+- Dolphin, the GameCube and Wii emulator - Forums (https://forums.dolphin-emu.org)
+-- Forum: Dolphin Emulator Discussion and Support (https://forums.dolphin-emu.org/Forum-dolphin-emulator-discussion-and-support)
+--- Forum: Development Discussion (https://forums.dolphin-emu.org/Forum-development-discussion)
+--- Thread: Learning how to reverse-engineer a game (/Thread-learning-how-to-reverse-engineer-a-game)
Learning how to reverse-engineer a game - shockdude - 04-12-2019
A long time ago, people looked at DJ Hero to see if they could add custom songs & charts to the game. Unfortunately, each chart has a unique hash, and if the hash doesn't match the chart the game won't load the chart.
It is theoretically possible to reverse-engineer the hash format. Dolphin's debugger is quite nice. However, this is my first time doing any "real" reverse-engineering, and the lack of symbol table makes things annoying.
So far I've done the following:
Found the Assembler Tutorial at WiiBrew
Load the signature database for basic SDK symbols
Locate the chart's hash in memory, set a breakpoint at that address, and step through a couple instructions.
Am I on the right track? Does anyone have tips on how to proceed further?

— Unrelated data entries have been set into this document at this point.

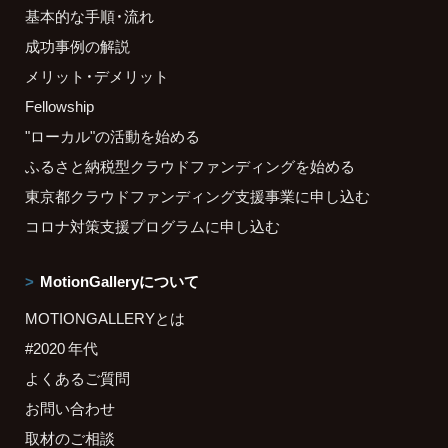
基本的な手順・流れ
成功事例の解説
メリット・デメリット
Fellowship
"ローカル"の活動を始める
ふるさと納税型クラウドファンディングを始める
東京都クラウドファンディング支援事業に申し込む
コロナ対策支援プログラムに申し込む
MotionGalleryについて
MOTIONGALLERYとは
#2020 年代
よくあるご質問
お問い合わせ
取材のご相談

RE: Learning how to reverse-engineer a game - shockdude - 04-13-2019
Welp, why reverse-engineer the hash format when you can just disable the hash check entirely.
I got lucky. Using the memory breakpoint at the address of the chart's hash, I quickly found the code that compares the hash against the computed hash. I then replaced the instructions that execute when the integrity test fails with nops. DJ Hero can now load custom charts.
Props to the dev team for the nice debugger, and to WiiBrew for the PPC assembler reference.
Gecko Code to disable the chart integrity test and allow loading custom charts.
For DJ Hero NTSC (SWAE52). Tested in Dolphin, haven't tested on a Real Wii yet.
Code:
$Enable Custom Charts [shockdude]
042acaf4 60000000
042acaf8 60000000
*Enable loading custom charts by disabling the game's chart integrity check.RE: Learning how to reverse-engineer a game - dreamsyntax - 04-14-2019
Nice job with that clever solution!
How did you eventually reach the function to determine it was checking the hashes?
RE: Learning how to reverse-engineer a game - shockdude - 04-24-2019
Sorry for the late reply.
When I put the memory breakpoint where the hash was, I reached an instruction that compared the hash against another value in a CPU register, which turned out to be the computed hash. When I edited the values so that the comparison passed, the chart was able to load correctly.
As an update, by observing which bytes in the chart were affecting the hash, and with an absurd amount of luck, I figured out what the hash function is. It's just CRC32 from the 8th byte to the last line in the chart.